Notionally, we were coordinating on an Azure kanban board. For a few weeks, I was the person limply asking the team to add their cards onto the board and report progress there, not expecting anyone to do it. I retroactively broke up some half-completed tasks so I could move something to the 'Done' box. Our instructor never gave us flack for it. He knew the score. In retrospect, I can't help but think that part of the issue was that logging into Azure was a pain, navigating the board was confusing, and the UI was ugly as sin, so nobody used it unless forced.
Those with energy bashed their heads against actually getting the drones to fly, and the rest of us spent our time doing work for other classes or effectively just simulating work. Working on simulations or simulatin' work, amiright fellas?
By the time we were three-quarters of the way through with nothing to show for it, I started working on the GUI not to glorify myself or out of a dedication to the project, but just because I was bored, bored out of my gourd, and just wanted to accomplish something, if it actually pushed the project forward all the better.
It worked out because it was a student project and they needed to graduate us. But the same outcome in a real company would have been delays, controlled failure, maybe some firings. Total failure to ship.
I've done work I'm proud of. I'm proud of fi-slurm-utils (I recently came across an astronomer who says he uses them all the time, and it was the proudest I'd felt in weeks). I'm proud of the work I've done on McFACTS. As noted earlier, I'm even proud of some of the raster-drone work I did for another team during the capstone, siphoning effort away from my own project to make the API they were using just a little nicer, and seeing that it made them just a bit happier.
Most of that work was some variety of solo, or at least somewhat isolated. fi-slurm-utils was developed with weekly check-ins with my mentor, and pretty much complete independence outside of that. My optimization work on McFACTS is reviewed and guided by the needs of the larger team, but isn't really collaborative. raster-drone was pure rogue work.
One of these days, I'm going to be in a job interview and get asked a question about my experiences collaborating on teams, and I'm going to either shut up, make shit up, or sound like an insufferable, antagonistic, anti-social bastard.

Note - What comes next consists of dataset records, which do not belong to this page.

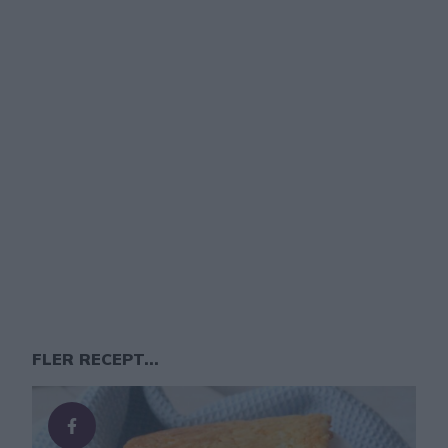
FLER RECEPT...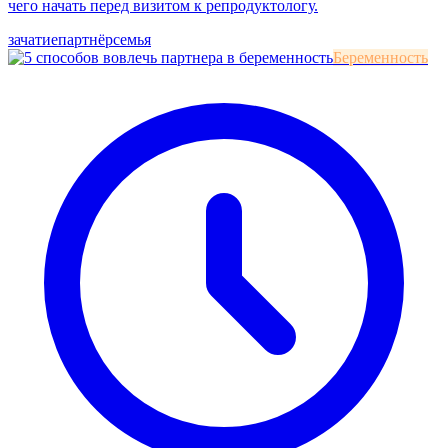
чего начать перед визитом к репродуктологу.
зачатие
партнёр
семья
Беременность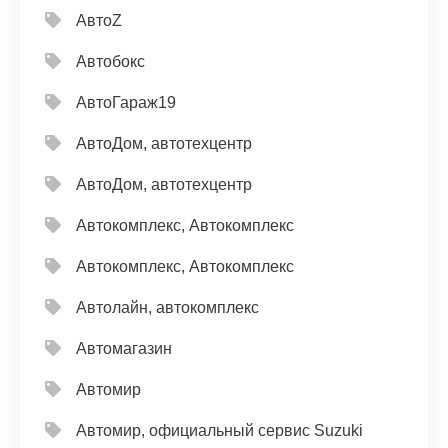
АвтоZ
Автобокс
АвтоГараж19
АвтоДом, автотехцентр
АвтоДом, автотехцентр
Автокомплекс, Автокомплекс
Автокомплекс, Автокомплекс
Автолайн, автокомплекс
Автомагазин
Автомир
Автомир, официальный сервис Suzuki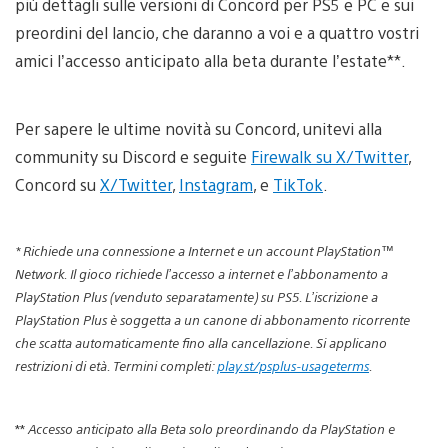
più dettagli sulle versioni di Concord per PS5 e PC e sui
preordini del lancio, che daranno a voi e a quattro vostri
amici l’accesso anticipato alla beta durante l’estate**.
Per sapere le ultime novità su Concord, unitevi alla
community su Discord e seguite
Firewalk su X/Twitter
,
Concord su
X/Twitter
,
Instagram
, e
TikTok
.
* Richiede una connessione a Internet e un account PlayStation™
Network. Il gioco richiede l’accesso a internet e l’abbonamento a
PlayStation Plus (venduto separatamente) su PS5. L’iscrizione a
PlayStation Plus è soggetta a un canone di abbonamento ricorrente
che scatta automaticamente fino alla cancellazione. Si applicano
restrizioni di età. Termini completi:
play.st/psplus-usageterms
.
**
Accesso anticipato alla Beta solo preordinando da PlayStation e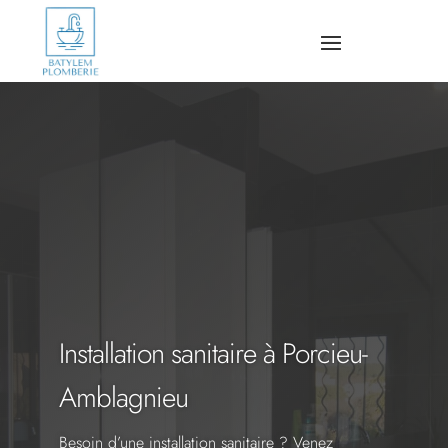
Installation sanitaire à Porcieu-
Amblagnieu
Besoin d’une installation sanitaire ? Venez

But nevertheless, those are the circumstances I've done my best work, and I think it's largely because those were situations in which it was impossible to just bash my head against a wall. Those were situations where I was in close contact with the reason why the work needed to be done. I knew what the success condition was, and I could tell how far I was from it, and it was impossible to ignore that distance. And if I didn't move it forward, nobody else would pick up the slack.
Suresh has a post where he mentions that he, all of his friends, and probably everyone reading the blog, have the experience of being the only person on a group project that actually does the work. Well, small samples and all that, but my n=1 is in support.
The antidote, as best as I can tell, is to locate and stay inside that set of circumstances as much as possible. Actually doing that seems quite difficult, not least because there's no standard narrative or social script for it. I'm currently taking inspiration from Suresh's results-oriented consultancy model, which does seem purpose-built to provide that kind of environment.
In other words, bashing your head against the wall is legible and socially-supported, but ineffective, while deep work is illegible and hard to distinguish from being lazy (derogatory).